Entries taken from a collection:
[Start of Attachment]

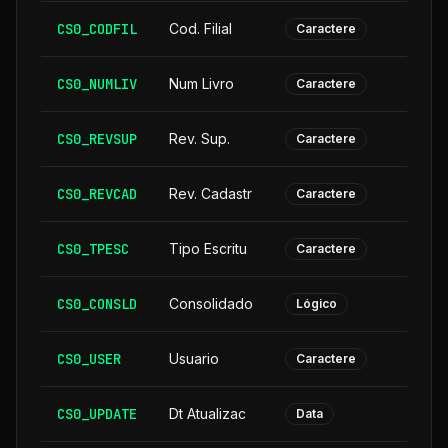
CS0_CODFIL
Cod. Filial
Caractere
CS0_NUMLIV
Num Livro
Caractere
CS0_REVSUP
Rev. Sup.
Caractere
CS0_REVCAD
Rev. Cadastr
Caractere
CS0_TPESC
Tipo Escritu
Caractere
CS0_CONSLD
Consolidado
Lógico
CS0_USER
Usuario
Caractere
CS0_UPDATE
Dt Atualizac
Data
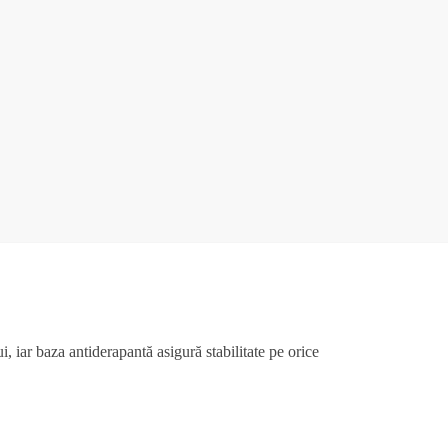
, iar baza antiderapantă asigură stabilitate pe orice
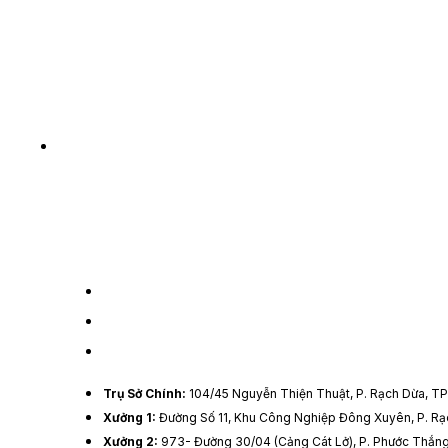
Trụ Sở Chính:
104/45 Nguyễn Thiện Thuật, P. Rạch Dừa, 
Xưởng 1:
Đường Số 11, Khu Công Nghiệp Đông Xuyên, P. R
Xưởng 2:
973- Đường 30/04 (Cảng Cát Lở), P. Phước Thắn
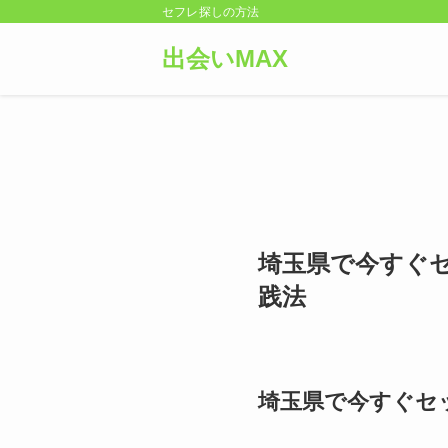
セフレ探しの方法
出会いMAX
埼玉県で今すぐ
践法
埼玉県で今すぐセ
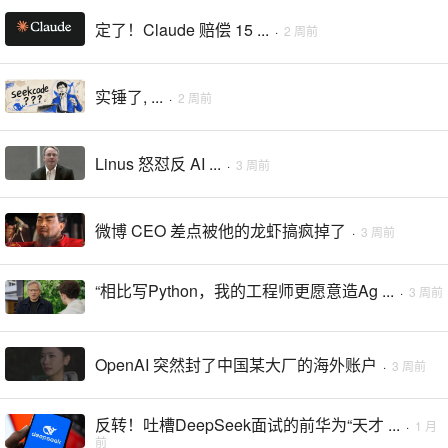
定了！Claude 赔偿 15 ...
·
2 周前
实锤了, ...
·
2 周前
Linus 怒怼反 AI ...
·
3 周前
微博 CEO 差点被他的龙虾搞疯掉了
·
3 周前
“相比写Python，我的工程师更愿意造Ag ...
·
3 周前
OpenAI 突然封了中国某大厂的海外账户
·
3 周前
反转！吐槽DeepSeek面试的前华为“天才 ...
·
1 月
前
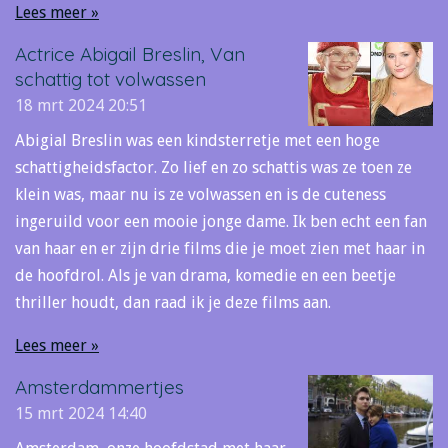
Lees meer »
Actrice Abigail Breslin, Van
schattig tot volwassen
18 mrt 2024
20:51
Abigial Breslin was een kindsterretje met een hoge
schattigheidsfactor. Zo lief en zo schattis was ze toen ze
klein was, maar nu is ze volwassen en is de cuteness
ingeruild voor een mooie jonge dame. Ik ben echt een fan
van haar en er zijn drie films die je moet zien met haar in
de hoofdrol. Als je van drama, komedie en een beetje
thriller houdt, dan raad ik je deze films aan.
Lees meer »
Amsterdammertjes
15 mrt 2024
14:40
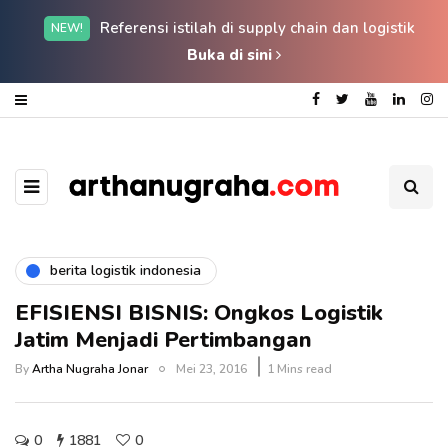
Referensi istilah di supply chain dan logistik
NEW!
Buka di sini
berita logistik indonesia
EFISIENSI BISNIS: Ongkos Logistik
Jatim Menjadi Pertimbangan
By
Artha Nugraha Jonar
Mei 23, 2016
1 Mins read
0
1881
0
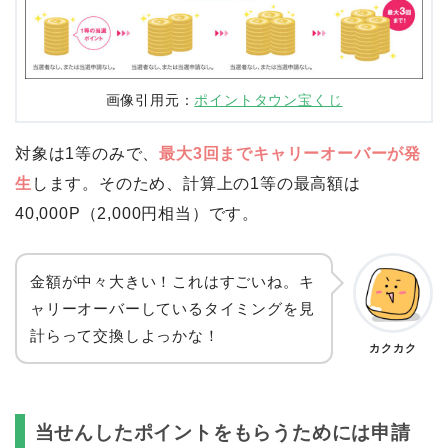
画像引用元：
ポイントタウン宝くじ
対象は1等のみで、
最大3回までキャリーオーバーが発
生
します。そのため、計算上の1等の最高額は
40,000P（2,000円相当）です。
金額が中々大きい！これはすごいね。キ
ャリーオーバーしているタイミングを見
計らって交換しよっかな！
カクカク
当せんしたポイントをもらうためには申請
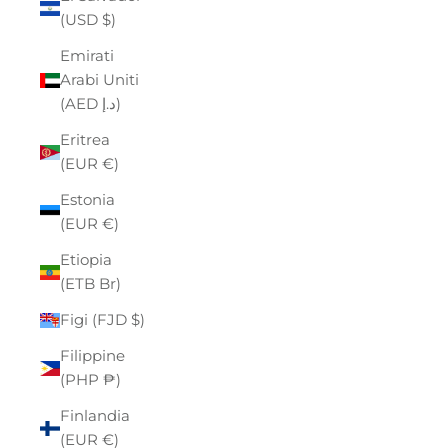
(USD $)
Emirati
Arabi Uniti
(AED د.إ)
Eritrea
(EUR €)
Estonia
(EUR €)
Etiopia
(ETB Br)
Figi (FJD $)
Filippine
(PHP ₱)
Finlandia
(EUR €)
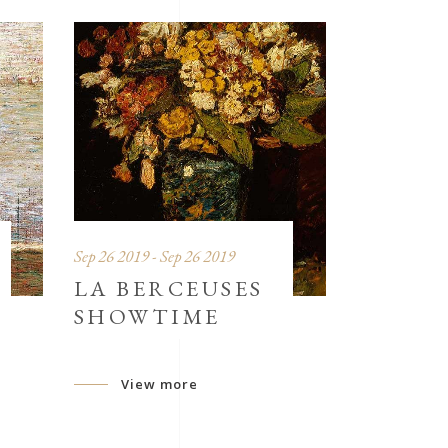
Sep 26 2019 - Sep 26 2019
LA BERCEUSES
SHOWTIME
View more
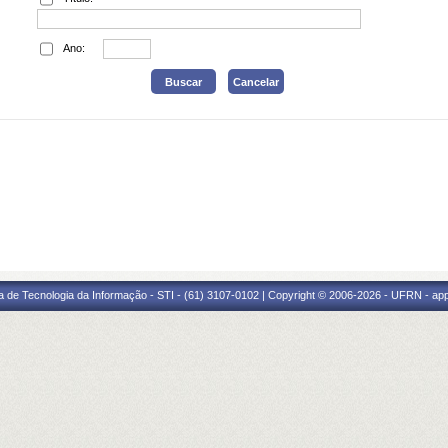
Ano:
a de Tecnologia da Informação - STI - (61) 3107-0102 | Copyright © 2006-2026 - UFRN - ap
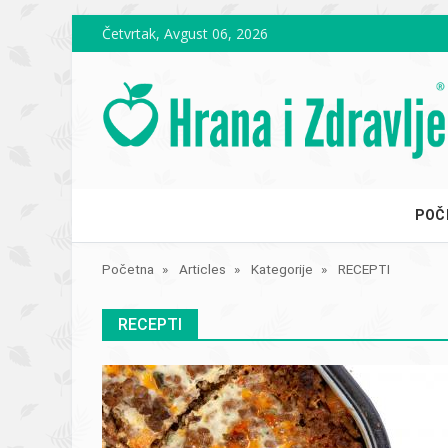
Skip to main content
Četvrtak, Avgust 06, 2026
POČ
Početna
Articles
Kategorije
RECEPTI
RECEPTI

[End of Attachment]

All of the records above should be returned exactly, though the pictures should not.

Response area:
CS0_CODFIL
Cod. Filial
Caractere
CS0_NUMLIV
Num Livro
Caractere
CS0_REVSUP
Rev. Sup.
Caractere
CS0_REVCAD
Rev. Cadastr
Caractere
CS0_TPESC
Tipo Escritu
Caractere
CS0_CONSLD
Consolidado
Lógico
CS0_USER
Usuario
Caractere
CS0_UPDATE
Dt Atualizac
Data
, iar baza antiderapantă asigură stabilitate pe orice
Trụ Sở Chính:
104/45 Nguyễn Thiện Thuật, P. Rạch Dừa, 
Xưởng 1:
Đường Số 11, Khu Công Nghiệp Đông Xuyên, P. R
Xưởng 2:
973- Đường 30/04 (Cảng Cát Lở), P. Phước Thắn
セフレ探しの方法
出会いMAX
埼玉県で今すぐ
践法
埼玉県で今すぐセ
定了！Claude 赔偿 15 ...
·
2 周前
实锤了, ...
·
2 周前
Linus 怒怼反 AI ...
·
3 周前
微博 CEO 差点被他的龙虾搞疯掉了
·
3 周前
“相比写Python，我的工程师更愿意造Ag ...
·
3 周前
OpenAI 突然封了中国某大厂的海外账户
·
3 周前
反转！吐槽DeepSeek面试的前华为“天才 ...
·
1 月
前
Lees meer »
Actrice Abigail Breslin, Van
schattig tot volwassen
18 mrt 2024
20:51
Abigial Breslin was een kindsterretje met een hoge
schattigheidsfactor. Zo lief en zo schattis was ze toen ze
klein was, maar nu is ze volwassen en is de cuteness
ingeruild voor een mooie jonge dame. Ik ben echt een fan
van haar en er zijn drie films die je moet zien met haar in
de hoofdrol. Als je van drama, komedie en een beetje
thriller houdt, dan raad ik je deze films aan.
Lees meer »
Amsterdammertjes
15 mrt 2024
14:40
Referensi istilah di supply chain dan logistik
NEW!
Buka di sini
berita logistik indonesia
EFISIENSI BISNIS: Ongkos Logistik
Jatim Menjadi Pertimbangan
By
Artha Nugraha Jonar
Mei 23, 2016
1 Mins read
0
1881
0
画像引用元：
ポイントタウン宝くじ
対象は1等のみで、
最大3回までキャリーオーバーが発
生
します。そのため、計算上の1等の最高額は
40,000P（2,000円相当）です。
金額が中々大きい！これはすごいね。キ
ャリーオーバーしているタイミングを見
計らって交換しよっかな！
カクカク
当せんしたポイントをもらうためには申請
(USD $)
Emirati
Arabi Uniti
(AED د.إ)
Eritrea
(EUR €)
Estonia
(EUR €)
Etiopia
(ETB Br)
Figi (FJD $)
Filippine
(PHP ₱)
Finlandia
(EUR €)
Sep 26 2019 - Sep 26 2019
LA BERCEUSES
SHOWTIME
View more
Ano:
a de Tecnologia da Informação - STI - (61) 3107-0102 | Copyright © 2006-2026 - UFRN - ap
Skip to main content
Četvrtak, Avgust 06, 2026
POČ
Početna
Articles
Kategorije
RECEPTI
RECEPTI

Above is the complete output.